◆ **Task inputs**
============

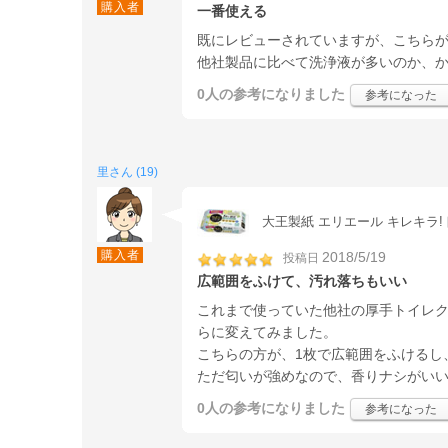
購入者
一番使える
既にレビューされていますが、こちら
他社製品に比べて洗浄液が多いのか、
0人
の参考になりました
参考になった
里さん (19)
大王製紙 エリエール キレキラ
購入者
2018/5/19
投稿日
広範囲をふけて、汚れ落ちもいい
これまで使っていた他社の厚手トイレ
らに変えてみました。
こちらの方が、1枚で広範囲をふけるし
ただ匂いが強めなので、香りナシがい
0人
の参考になりました
参考になった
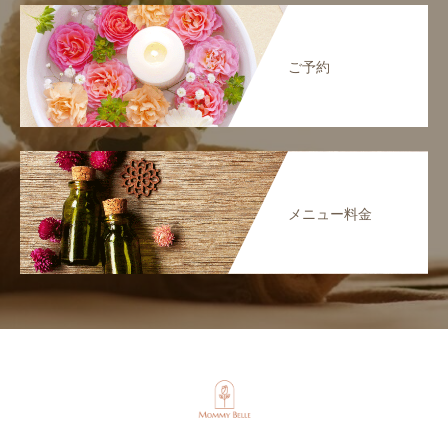
ご予約
メニュー料金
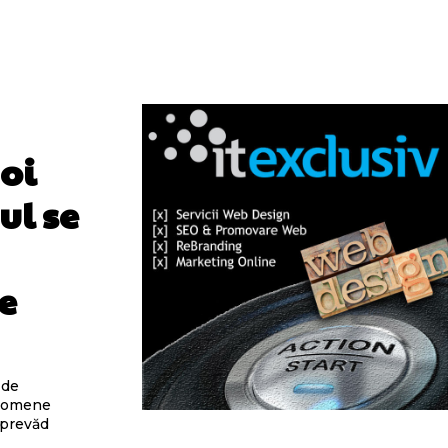
oi
ul se
e
 de
enomene
e prevăd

============

◆ **What is being asked**
Reproduce exactly and only the lines from the "既にレビューされていますが、こちら" line to the last line of the records above. Do not carry over any pictures.

◆ **Task output**
既にレビューされていますが、こちら
他社製品に比べて洗浄液が多いのか、
0人
の参考になりました
参考になった
里さん (19)
大王製紙 エリエール キレキラ
購入者
2018/5/19
投稿日
広範囲をふけて、汚れ落ちもいい
これまで使っていた他社の厚手トイレ
らに変えてみました。
こちらの方が、1枚で広範囲をふけるし
ただ匂いが強めなので、香りナシがい
0人
の参考になりました
参考になった
ご予約
メニュー料金
oi
ul se
e
 de
enomene
e prevăd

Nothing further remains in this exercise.